The Catholic Church—Christianity—is built on the Rock of Peter. Archeologists literally found his bones underneath Saint Peter’s Basilica. The gates of hell shall not prevail against it.
Meanwhile, a surge of young into the Church is cause for great hope in rollicking times.
There is a bit of a revival.
But problems?
The word “devastation” might be most apt. The financial hit of sexual abuse in the Catholic Church in America stands right now at about eight billion, a disaster by any measure, almost hard to assimilate.
To be precise the tally (including what has been paid to lawyers) is $8.249 billion.
That could buy 160,000 new cars at $50,000 each, or 40,000 homes (for the needy) at $200,000 each. It could give one million families $8,000 apiece. It could build eight hundred community centers at ($10 million each). It could fund 160 hospitals or major medical clinics at $50 million per or buy 400,000 wheelchairs at $20,000 each. It could fund 8,000 parish or school repair projects (nearly half the number of Catholic churches in the U.S.) at $1 million each.
It could send up to two million people from North America to Fatima, Portugal, for a pilgrimage.
Last and equally achingly, that sum could build about eight Saint Patrick’s or Notre Dame cathedrals.
Since mid-2024, the financial reckoning over clergy sexual-abuse claims in the United States has continued to climb sharply, with the latest and most dramatic figure coming from the Archdiocese of New York, which alone has recently proposed an $800 million settlement for approximately 1,300 survivors.
A true shame. No hiding that. How successful in far too many instances has the devil been!
But let us also view it as a Godsent purification, one that, after outright calamity (picture a spiritual category-five storm), will lead, we pray, to a leaner, cleaner, stronger institution.

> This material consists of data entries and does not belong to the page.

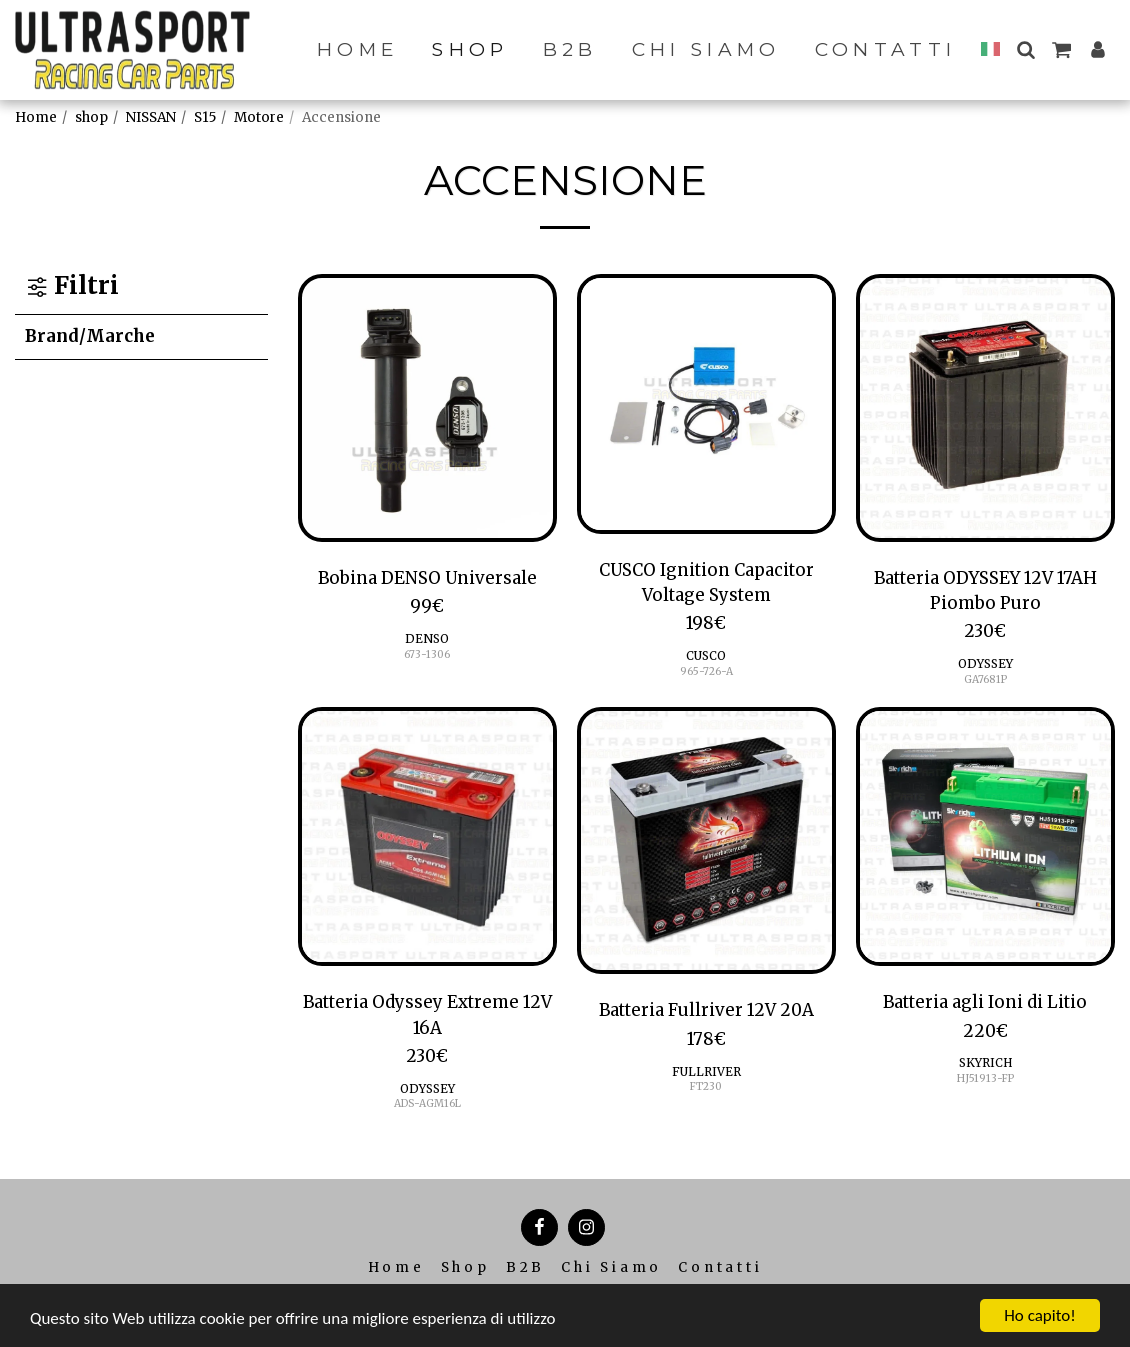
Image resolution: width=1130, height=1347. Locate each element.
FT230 (706, 1086)
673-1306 (427, 654)
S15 (205, 117)
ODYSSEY (985, 663)
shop (91, 117)
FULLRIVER (706, 1071)
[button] (1025, 49)
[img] (427, 407)
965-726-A (706, 671)
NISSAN (151, 117)
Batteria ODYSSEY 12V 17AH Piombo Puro (985, 590)
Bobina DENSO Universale (427, 578)
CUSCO (706, 655)
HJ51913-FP (985, 1078)
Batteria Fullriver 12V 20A (706, 1010)
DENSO (427, 638)
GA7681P (985, 679)
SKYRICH (985, 1062)
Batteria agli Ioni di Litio (985, 1002)
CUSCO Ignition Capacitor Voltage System (706, 582)
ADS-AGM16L (427, 1103)
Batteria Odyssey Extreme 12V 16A (427, 1014)
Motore (259, 117)
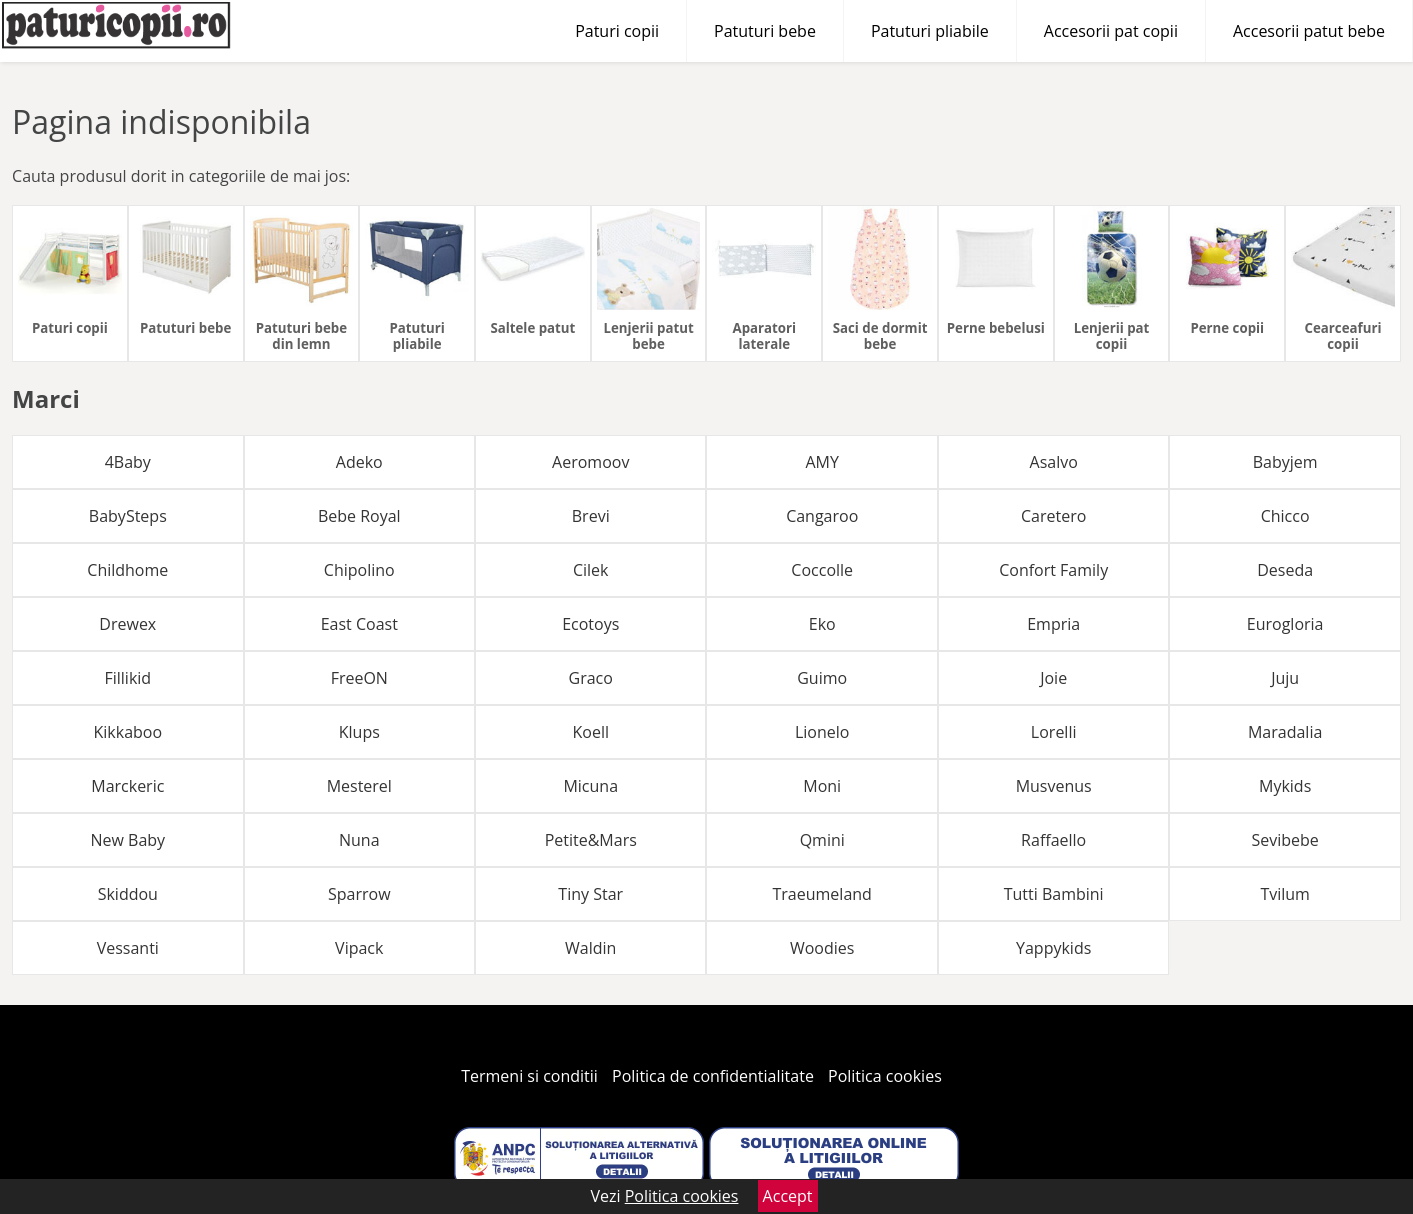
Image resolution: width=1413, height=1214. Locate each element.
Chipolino (359, 570)
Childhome (127, 570)
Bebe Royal (359, 516)
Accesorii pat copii (1111, 31)
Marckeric (127, 786)
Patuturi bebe (765, 31)
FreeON (359, 678)
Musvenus (1054, 786)
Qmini (822, 840)
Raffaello (1053, 840)
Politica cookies (885, 1076)
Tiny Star (590, 894)
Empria (1053, 624)
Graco (591, 678)
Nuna (359, 840)
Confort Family (1053, 570)
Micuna (590, 786)
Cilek (591, 570)
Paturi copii (617, 31)
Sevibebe (1284, 840)
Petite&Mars (591, 840)
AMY (821, 462)
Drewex (127, 624)
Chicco (1285, 516)
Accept (788, 1196)
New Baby (127, 840)
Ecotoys (590, 624)
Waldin (590, 948)
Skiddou (128, 894)
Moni (822, 786)
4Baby (128, 462)
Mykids (1285, 786)
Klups (359, 732)
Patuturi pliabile (930, 31)
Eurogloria (1285, 624)
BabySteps (128, 516)
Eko (822, 624)
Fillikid (127, 678)
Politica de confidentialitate (713, 1076)
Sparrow (359, 894)
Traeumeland (822, 894)
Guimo (822, 678)
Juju (1285, 678)
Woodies (822, 948)
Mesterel (359, 786)
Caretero (1053, 516)
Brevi (591, 516)
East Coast (359, 624)
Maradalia (1285, 732)
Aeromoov (590, 462)
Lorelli (1054, 732)
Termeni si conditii (529, 1076)
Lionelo (822, 732)
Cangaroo (822, 516)
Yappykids (1053, 948)
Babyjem (1285, 462)
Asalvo (1054, 462)
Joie (1053, 678)
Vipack (359, 948)
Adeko (359, 462)
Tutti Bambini (1054, 894)
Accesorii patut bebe (1309, 31)
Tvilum (1285, 894)
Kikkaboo (128, 732)
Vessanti (128, 948)
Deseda (1285, 570)
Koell (590, 732)
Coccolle (822, 570)
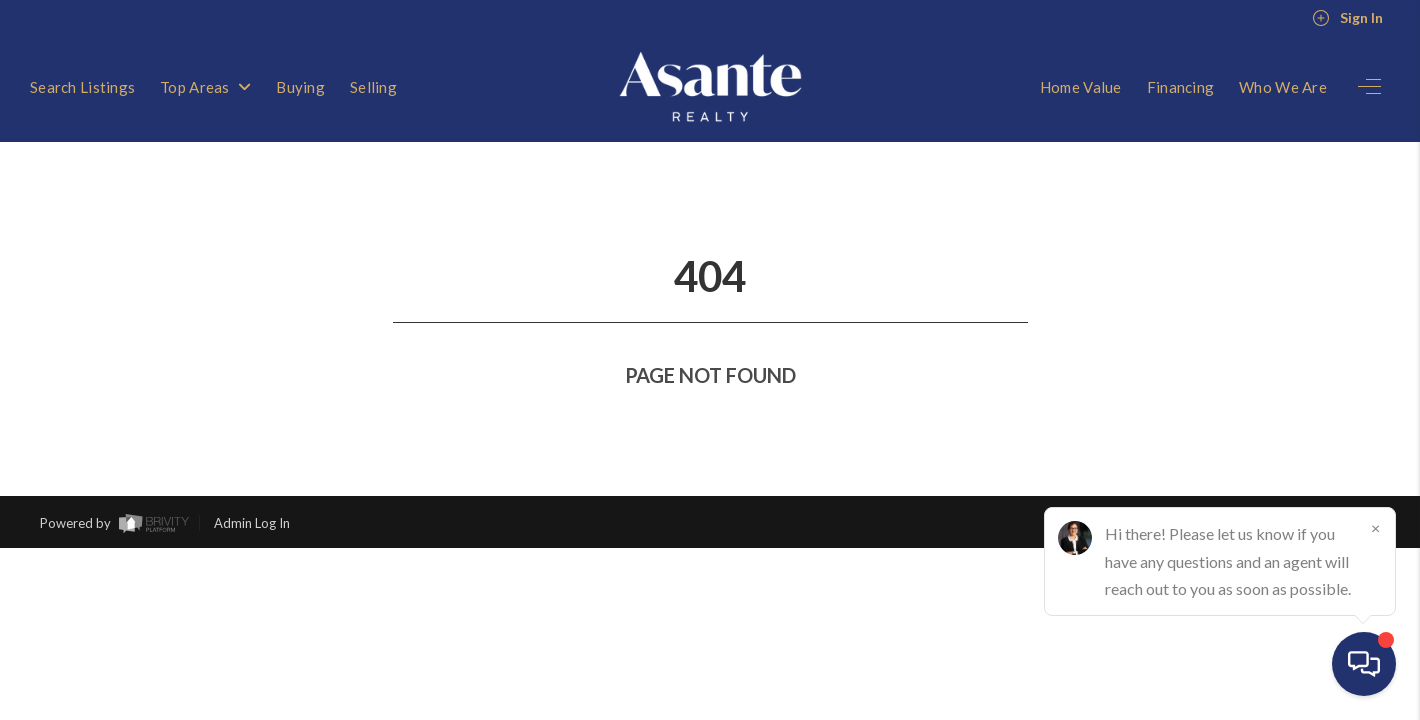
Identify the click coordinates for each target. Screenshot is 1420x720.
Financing (1181, 87)
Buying (300, 87)
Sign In (1347, 18)
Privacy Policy (1162, 487)
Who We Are (1283, 87)
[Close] (1375, 528)
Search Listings (82, 87)
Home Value (1081, 87)
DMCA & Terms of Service (1304, 487)
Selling (373, 87)
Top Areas (205, 87)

Keep in mind that the vast majority of priests are good. They, and we, are also victims. The best-known U.S. study, the John Jay Report, found that from 1950 to 2002, 4,392 Catholic clergy were accused, out of about 109,694 active priests and deacons — roughly four percent. The number is small but the betrayal grave.
In Canada, Public Safety Canada likewise cites the share of abusive priests as “approximately four percent of all priests.” That’s less than one in twenty (at least officially recognized).
But many dioceses have been badly affected, several decimated. Due to the strain of paying abuse claims and a lack of priests, Chicago has had 187 parishes closed or absorbed; Detroit, 146; New York, 111; Philadelphia, 104; Buffalo, with plans reported for 89 church closings; Baltimore, reduced from 61 parishes to 23; St. Louis, reduced from 178 parishes to 134; and Pittsburgh, reorganized from 188 parishes into 57 parish groupings.
Those figures are more than numbers.
They represent altars, baptismal fonts, confessionals, schools, parish halls, and sacred memories built by generations of sacrifice. It’s hard to believe this happened in our august institution and difficult to comprehend how bishops could have let it happen.
The largest recent figure remains the Archdiocese of Los Angeles, which reached an $880 million settlement in October 2024 with 1,353 claimants. (When earlier Los Angeles payouts are included, the archdiocese’s total abuse-related payments have been reported at more than $1.5 billion.)
Is there an accountant in the house?
Also in New York, the Diocese of Rockville Centre reached a $323 million bankruptcy settlement in 2024. The Diocese of Rochester followed with a $246 million bankruptcy settlement in 2025, involving roughly 470 to 500 survivors. The Diocese of Buffalo has been reported with a $150 million settlement figure. The Archdiocese of New Orleans reached a court-approved bankruptcy settlement of at least $230 million in 2025, covering more than five hundred victims.
The largest recent Canadian case was in Newfoundland and Labrador, where the Archdiocese of St. John’s was ordered to pay $104.1 million to 292 survivors of historical clergy abuse.
Even those figures may understate the final total. The national data in the U.S. begins in 2004, meaning it does not fully capture settlements before that period. Many earlier settlements were confidential. Some religious-order, school, parish, insurance, and bankruptcy-related costs may also not be fully reflected in the public numbers. Other diocesan cases remain unresolved.
The trajectory is unmistakable. The proposed $800 million New York settlement is not an isolated number but a late-stage surge in abuse claims and bankruptcy settlements that has pushed the financial cost of the Catholic abuse crisis in the United States into unthinkable territory.
But we get back to that Rock. Oh, how hell tried!—but how it still has not prevailed and will not prevail against it.